Clinical care is good – if you can get it
While clinical care is broadly judged to be good, there are weaknesses in the system for identifying prisoners who need mental health services. Prisoners are screened when they arrive in prison, but this does not always identify mental health problems and staff do not have access to GP records, which means they do not always know if a prisoner has been diagnosed with a mental illness. NHS England is in the process of linking prison health records to GP records to address this.
Mentally ill prisoners should wait no more than 14 days to be admitted to a secure hospital, but only 34% of prisoners were transferred within 14 days in 2016-17 while 7% (76) waited for more than 140 days. The process for transferring prisoners is complex and delays can have a negative impact on prisoners’ mental health and they may be kept in unsuitable conditions such as segregation units.

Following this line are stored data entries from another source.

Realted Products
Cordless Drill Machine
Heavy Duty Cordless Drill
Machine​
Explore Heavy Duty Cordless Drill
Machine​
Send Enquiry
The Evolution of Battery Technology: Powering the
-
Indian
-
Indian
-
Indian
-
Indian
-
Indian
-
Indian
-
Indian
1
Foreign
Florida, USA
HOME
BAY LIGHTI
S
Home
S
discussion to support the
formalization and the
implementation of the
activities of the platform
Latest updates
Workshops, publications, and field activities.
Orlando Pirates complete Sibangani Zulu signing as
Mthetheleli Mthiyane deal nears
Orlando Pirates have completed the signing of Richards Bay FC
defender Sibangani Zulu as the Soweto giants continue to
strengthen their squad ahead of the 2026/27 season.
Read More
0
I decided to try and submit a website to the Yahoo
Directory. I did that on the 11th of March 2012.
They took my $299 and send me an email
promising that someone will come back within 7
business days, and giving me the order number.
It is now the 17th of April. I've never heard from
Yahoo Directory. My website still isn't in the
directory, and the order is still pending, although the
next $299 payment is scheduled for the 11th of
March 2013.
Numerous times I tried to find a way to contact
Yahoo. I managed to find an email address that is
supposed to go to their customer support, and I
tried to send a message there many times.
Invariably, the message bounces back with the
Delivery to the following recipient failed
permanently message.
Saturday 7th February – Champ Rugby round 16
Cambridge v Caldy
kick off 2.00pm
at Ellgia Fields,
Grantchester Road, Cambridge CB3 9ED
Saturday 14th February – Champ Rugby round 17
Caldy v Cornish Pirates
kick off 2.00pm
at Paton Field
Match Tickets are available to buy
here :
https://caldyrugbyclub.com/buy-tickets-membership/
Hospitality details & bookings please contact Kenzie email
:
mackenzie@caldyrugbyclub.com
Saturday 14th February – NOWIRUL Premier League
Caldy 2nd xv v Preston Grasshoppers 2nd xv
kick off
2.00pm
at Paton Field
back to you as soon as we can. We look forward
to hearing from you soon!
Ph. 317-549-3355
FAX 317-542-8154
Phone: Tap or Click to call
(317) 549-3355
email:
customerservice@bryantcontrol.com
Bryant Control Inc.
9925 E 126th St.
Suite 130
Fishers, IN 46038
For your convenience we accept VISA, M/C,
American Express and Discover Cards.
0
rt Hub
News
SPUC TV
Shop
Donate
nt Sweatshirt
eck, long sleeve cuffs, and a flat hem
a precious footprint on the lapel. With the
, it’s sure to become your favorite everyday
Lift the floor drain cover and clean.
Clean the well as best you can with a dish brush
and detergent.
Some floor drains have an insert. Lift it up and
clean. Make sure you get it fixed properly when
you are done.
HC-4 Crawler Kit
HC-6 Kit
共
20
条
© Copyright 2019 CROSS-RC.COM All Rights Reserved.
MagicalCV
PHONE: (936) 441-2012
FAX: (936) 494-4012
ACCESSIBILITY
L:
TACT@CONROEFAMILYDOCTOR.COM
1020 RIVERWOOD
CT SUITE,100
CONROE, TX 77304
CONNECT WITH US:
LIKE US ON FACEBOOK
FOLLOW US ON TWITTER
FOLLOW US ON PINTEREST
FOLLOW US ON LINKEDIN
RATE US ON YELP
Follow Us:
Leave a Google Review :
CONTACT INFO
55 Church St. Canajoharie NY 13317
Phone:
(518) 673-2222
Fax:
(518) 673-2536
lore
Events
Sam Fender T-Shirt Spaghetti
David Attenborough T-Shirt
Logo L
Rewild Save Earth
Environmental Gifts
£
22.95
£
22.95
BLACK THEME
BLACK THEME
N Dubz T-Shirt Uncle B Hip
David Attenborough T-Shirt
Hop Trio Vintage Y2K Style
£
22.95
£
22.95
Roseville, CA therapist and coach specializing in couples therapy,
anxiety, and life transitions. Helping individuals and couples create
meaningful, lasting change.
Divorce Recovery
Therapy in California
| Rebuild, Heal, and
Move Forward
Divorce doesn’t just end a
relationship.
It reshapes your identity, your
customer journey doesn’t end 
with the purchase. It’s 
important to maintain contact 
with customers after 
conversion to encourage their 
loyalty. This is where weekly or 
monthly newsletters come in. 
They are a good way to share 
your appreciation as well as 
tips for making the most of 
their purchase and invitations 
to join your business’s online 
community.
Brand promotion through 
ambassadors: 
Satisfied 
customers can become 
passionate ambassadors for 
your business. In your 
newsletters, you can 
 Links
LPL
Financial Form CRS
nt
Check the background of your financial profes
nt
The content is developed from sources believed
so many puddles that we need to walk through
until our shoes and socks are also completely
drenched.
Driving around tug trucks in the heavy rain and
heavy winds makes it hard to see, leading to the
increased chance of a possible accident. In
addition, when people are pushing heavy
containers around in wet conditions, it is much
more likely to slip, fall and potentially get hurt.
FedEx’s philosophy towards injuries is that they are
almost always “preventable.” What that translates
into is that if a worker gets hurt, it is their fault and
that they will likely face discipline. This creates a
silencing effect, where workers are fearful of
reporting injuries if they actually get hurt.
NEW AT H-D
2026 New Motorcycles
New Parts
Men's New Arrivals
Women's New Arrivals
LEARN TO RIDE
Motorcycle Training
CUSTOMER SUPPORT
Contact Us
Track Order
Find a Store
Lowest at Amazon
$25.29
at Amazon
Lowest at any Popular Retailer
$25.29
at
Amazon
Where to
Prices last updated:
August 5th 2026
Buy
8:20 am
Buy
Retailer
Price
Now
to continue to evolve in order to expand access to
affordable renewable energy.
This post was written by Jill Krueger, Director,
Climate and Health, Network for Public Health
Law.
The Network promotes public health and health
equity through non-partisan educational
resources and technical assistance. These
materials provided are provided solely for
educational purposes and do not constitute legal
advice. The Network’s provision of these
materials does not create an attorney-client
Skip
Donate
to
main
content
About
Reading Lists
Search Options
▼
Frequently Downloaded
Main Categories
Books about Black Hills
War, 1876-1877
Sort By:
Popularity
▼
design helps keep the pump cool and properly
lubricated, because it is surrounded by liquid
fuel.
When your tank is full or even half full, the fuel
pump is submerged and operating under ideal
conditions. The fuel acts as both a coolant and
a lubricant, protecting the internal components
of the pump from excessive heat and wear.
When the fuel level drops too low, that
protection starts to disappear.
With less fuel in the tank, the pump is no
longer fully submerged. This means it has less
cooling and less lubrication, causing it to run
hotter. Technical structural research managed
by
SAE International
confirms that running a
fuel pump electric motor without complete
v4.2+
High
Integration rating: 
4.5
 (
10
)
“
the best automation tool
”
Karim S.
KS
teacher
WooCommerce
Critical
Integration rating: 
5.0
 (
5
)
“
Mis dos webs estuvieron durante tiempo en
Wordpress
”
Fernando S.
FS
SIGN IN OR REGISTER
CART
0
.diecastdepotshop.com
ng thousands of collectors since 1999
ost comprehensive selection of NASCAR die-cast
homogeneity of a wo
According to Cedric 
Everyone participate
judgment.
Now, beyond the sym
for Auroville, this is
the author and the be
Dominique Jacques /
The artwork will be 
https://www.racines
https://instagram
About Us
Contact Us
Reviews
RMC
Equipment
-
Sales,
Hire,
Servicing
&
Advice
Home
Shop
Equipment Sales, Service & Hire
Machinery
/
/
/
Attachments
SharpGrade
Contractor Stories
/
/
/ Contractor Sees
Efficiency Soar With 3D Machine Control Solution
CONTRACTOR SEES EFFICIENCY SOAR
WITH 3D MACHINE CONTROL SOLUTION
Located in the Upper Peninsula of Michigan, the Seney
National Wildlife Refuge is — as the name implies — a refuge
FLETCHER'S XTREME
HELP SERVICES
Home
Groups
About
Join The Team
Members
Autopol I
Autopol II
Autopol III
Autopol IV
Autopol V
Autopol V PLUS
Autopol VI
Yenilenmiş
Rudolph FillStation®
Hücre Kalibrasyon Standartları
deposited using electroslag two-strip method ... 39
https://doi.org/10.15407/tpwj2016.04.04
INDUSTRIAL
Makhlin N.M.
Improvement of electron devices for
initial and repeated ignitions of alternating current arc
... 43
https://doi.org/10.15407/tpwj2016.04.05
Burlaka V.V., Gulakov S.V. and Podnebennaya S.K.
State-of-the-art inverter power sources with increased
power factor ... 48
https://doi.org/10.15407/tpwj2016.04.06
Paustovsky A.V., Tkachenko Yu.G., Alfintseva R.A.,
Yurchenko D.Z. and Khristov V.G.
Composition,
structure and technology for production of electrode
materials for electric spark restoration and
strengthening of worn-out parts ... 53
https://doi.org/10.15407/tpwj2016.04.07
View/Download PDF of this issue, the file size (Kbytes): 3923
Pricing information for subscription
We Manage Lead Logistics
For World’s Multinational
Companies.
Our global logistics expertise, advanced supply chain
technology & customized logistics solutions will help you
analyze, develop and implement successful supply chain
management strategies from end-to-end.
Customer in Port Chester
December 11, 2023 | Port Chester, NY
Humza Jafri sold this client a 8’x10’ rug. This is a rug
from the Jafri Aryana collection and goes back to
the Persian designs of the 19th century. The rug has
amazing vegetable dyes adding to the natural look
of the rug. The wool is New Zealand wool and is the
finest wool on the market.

NAO reports are, to my mind, deserving of very careful consideration for the simple reason that the NAO has no political or policy agenda; it simply wants to find out whether the public are getting value for money. They approach each issue without preconceptions and simply set out the economic facts which, in this case, add up to the fact that neither the MoJ, the NHS nor HMPPS have anything like a coherent strategy to tackle the widely acknowledged mental health crisis in our prisons.
Amyas Morse, head of the National Audit Office, summarised the situation in a direct and uncompromising style:
Improving the mental health of those in prison will require a step change in effort and resources. The quality of clinical care is generally good for those who can access it, but the rise in prisoner suicide and self-harm suggests a decline in mental health and well-being overall. The data on how many people in prison have mental health problems and how much government is spending to address this is poor. Consequently government do not know the base they are starting from, what they need to improve, or how realistic it is for them to meet their objectives. Without this understanding it is hard to see how government can be achieving value for money.